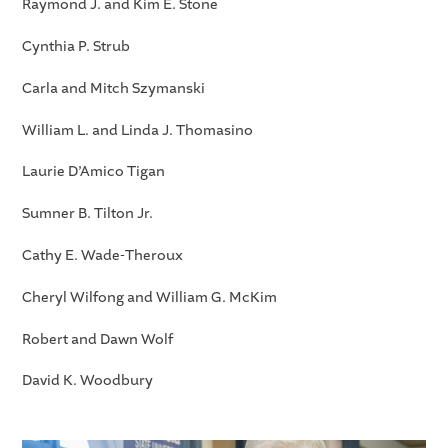
Raymond J. and Kim E. Stone
Cynthia P. Strub
Carla and Mitch Szymanski
William L. and Linda J. Thomasino
Laurie D’Amico Tigan
Sumner B. Tilton Jr.
Cathy E. Wade-Theroux
Cheryl Wilfong and William G. McKim
Robert and Dawn Wolf
David K. Woodbury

------------------------------------------------

Problem statement -
Your reply should consist only of the lines from the one containing "Laurie D’Amico Tigan" through the last line of the records, each reproduced exactly.

Solution for this task -
Laurie D’Amico Tigan
Sumner B. Tilton Jr.
Cathy E. Wade-Theroux
Cheryl Wilfong and William G. McKim
Robert and Dawn Wolf
David K. Woodbury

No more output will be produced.